Speaking out against the Pentagon raised Mark Kelly’s profile. It also came with a cost

Forsyth, Georgia
—
Prison or the White House. Mark Kelly is having to consider whether either place is a realistic possibility.
The Arizona senator and retired Navy captain has done a lot of things very few others have. He’s gone to space four times, cared for a wife who survived an assassination attempt, flipped a US Senate seat long controlled by Republicans.
He never expected to see the secretary of defense accusing him of sedition or the president suggesting he should face the death penalty – all from a few minutes of a recording that he didn’t think would be such a big deal.
Kelly was one of six Democrats with national security backgrounds who taped a video reminding members of the military that they didn’t have to follow illegal orders. President Donald Trump and Defense Secretary Pete Hegseth singled him out, with the Pentagon opening an investigation and threatening disciplinary action.

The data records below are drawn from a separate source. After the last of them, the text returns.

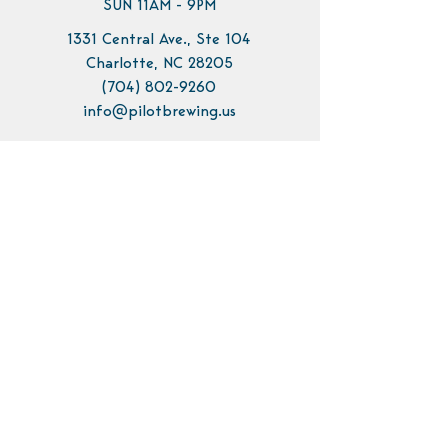
SUN 11AM - 9PM
1331 Central Ave., Ste 104
Charlotte, NC 28205
(704) 802-9260
info@pilotbrewing.us
Contact Us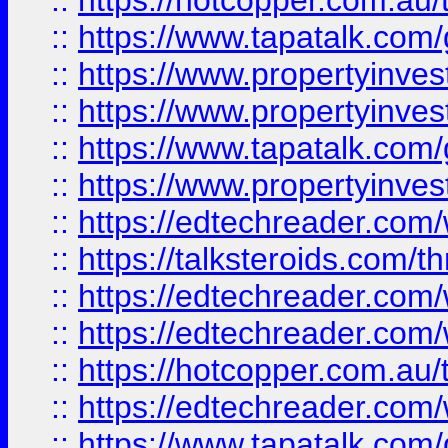
::
https://hotcopper.com.a
::
https://www.tapatalk.co
::
https://www.propertyinve
::
https://www.propertyinves
::
https://www.tapatalk.co
::
https://www.propertyinves
::
https://edtechreader.com/
::
https://talksteroids.com/
::
https://edtechreader.com/
::
https://edtechreader.com/
::
https://hotcopper.com.au
::
https://edtechreader.com/
::
https://www.tapatalk.co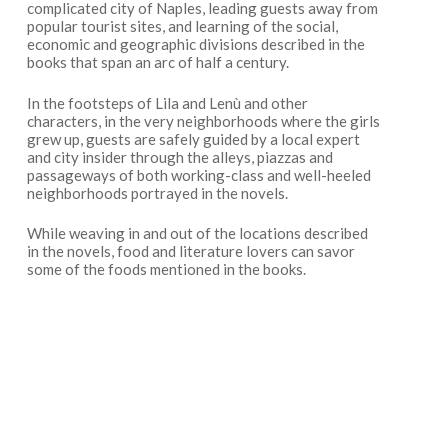
complicated city of Naples, leading guests away from
popular tourist sites, and learning of the social,
economic and geographic divisions described in the
books that span an arc of half a century.
In the footsteps of Lila and Lenù and other
characters, in the very neighborhoods where the girls
grew up, guests are safely guided by a local expert
and city insider through the alleys, piazzas and
passageways of both working-class and well-heeled
neighborhoods portrayed in the novels.
While weaving in and out of the locations described
in the novels, food and literature lovers can savor
some of the foods mentioned in the books.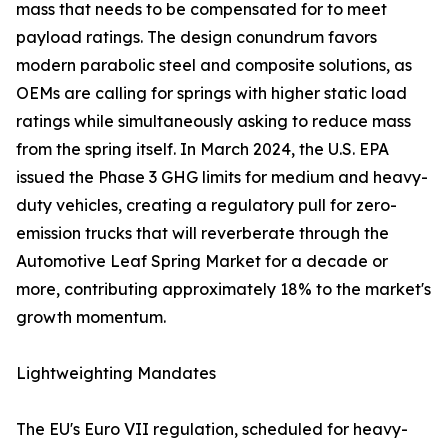
mass that needs to be compensated for to meet
payload ratings. The design conundrum favors
modern parabolic steel and composite solutions, as
OEMs are calling for springs with higher static load
ratings while simultaneously asking to reduce mass
from the spring itself. In March 2024, the U.S. EPA
issued the Phase 3 GHG limits for medium and heavy-
duty vehicles, creating a regulatory pull for zero-
emission trucks that will reverberate through the
Automotive Leaf Spring Market for a decade or
more, contributing approximately 18% to the market's
growth momentum.
Lightweighting Mandates
The EU's Euro VII regulation, scheduled for heavy-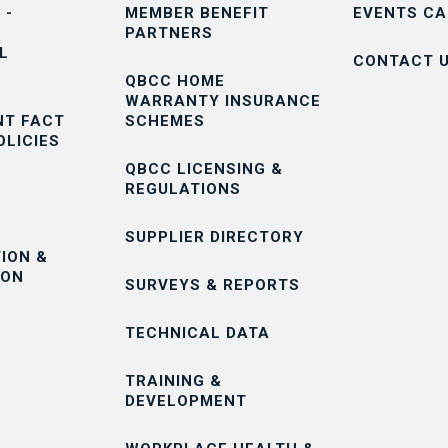
 -
MEMBER BENEFIT
EVENTS C
PARTNERS
L
CONTACT 
QBCC HOME
WARRANTY INSURANCE
T FACT
SCHEMES
OLICIES
QBCC LICENSING &
REGULATIONS
SUPPLIER DIRECTORY
ION &
ION
SURVEYS & REPORTS
TECHNICAL DATA
TRAINING &
DEVELOPMENT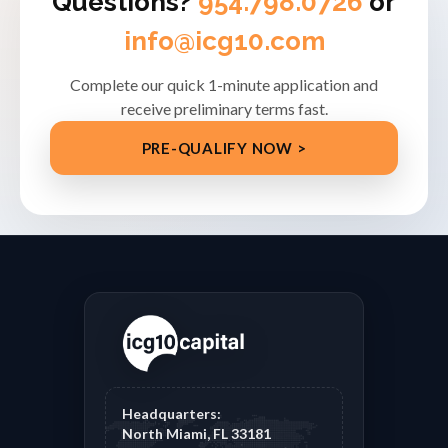
Questions?
954.798.0726
or
info@icg10.com
Complete our quick 1-minute application and
receive preliminary terms fast.
PRE-QUALIFY NOW >
Headquarters:
North Miami, FL 33181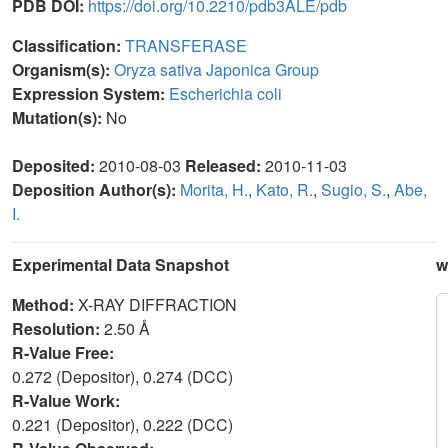
PDB DOI:
https://doi.org/10.2210/pdb3ALE/pdb
Classification:
TRANSFERASE
Organism(s):
Oryza sativa Japonica Group
Expression System:
Escherichia coli
Mutation(s):
No
Deposited:
2010-08-03
Released:
2010-11-03
Deposition Author(s):
Morita, H.
,
Kato, R.
,
Sugio, S.
,
Abe,
I.
Experimental Data Snapshot
w
Method:
X-RAY DIFFRACTION
Resolution:
2.50 Å
R-Value Free:
0.272 (Depositor), 0.274 (DCC)
R-Value Work:
0.221 (Depositor), 0.222 (DCC)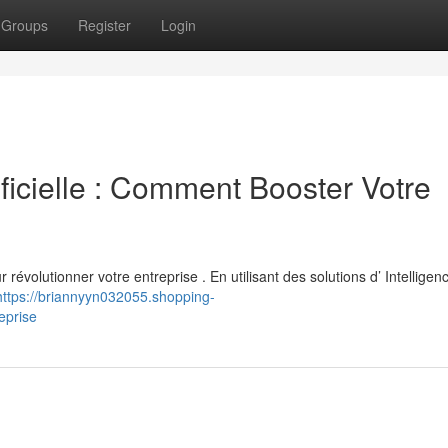
Groups
Register
Login
rtificielle : Comment Booster Votre
 révolutionner votre entreprise . En utilisant des solutions d’ Intelligen
https://briannyyn032055.shopping-
eprise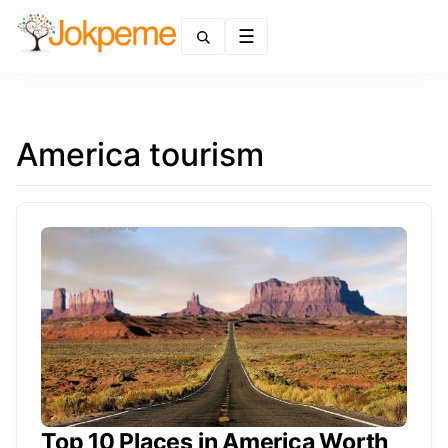
Menu
America tourism
Top 10 Places in America Worth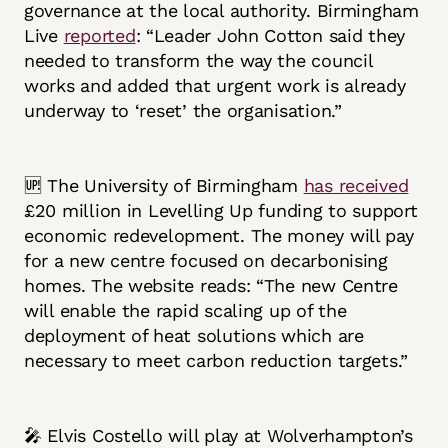
governance at the local authority. Birmingham
Live
reported
: “Leader John Cotton said they
needed to transform the way the council
works and added that urgent work is already
underway to ‘reset’ the organisation.”
🆙 The University of Birmingham
has received
£20 million in Levelling Up funding to support
economic redevelopment. The money will pay
for a new centre focused on decarbonising
homes. The website reads: “The new Centre
will enable the rapid scaling up of the
deployment of heat solutions which are
necessary to meet carbon reduction targets.”
🎤 Elvis Costello will play at Wolverhampton’s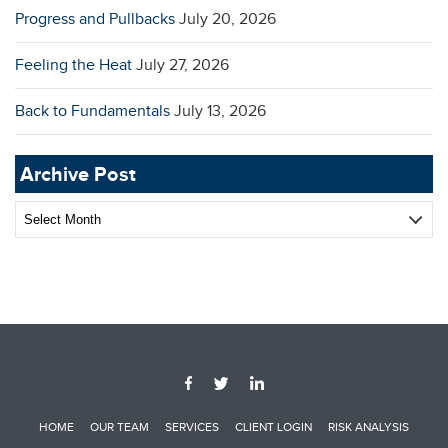
Progress and Pullbacks
July 20, 2026
Feeling the Heat
July 27, 2026
Back to Fundamentals
July 13, 2026
Archive Post
Archive
Post
HOME
OUR TEAM
SERVICES
CLIENT LOGIN
RISK ANALYSIS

Kelly has responded with defiance, suing Hegseth in federal court last week in an attempt to hold up the military process, with the expectation they’ll end up in front of the Supreme Court.
“I’m a fucking US senator,” Kelly told CNN in a recent interview. “I have, in theory — in theory — supercharged First Amendment speech rights under the speech and debate clause, and they’re trampling on that.”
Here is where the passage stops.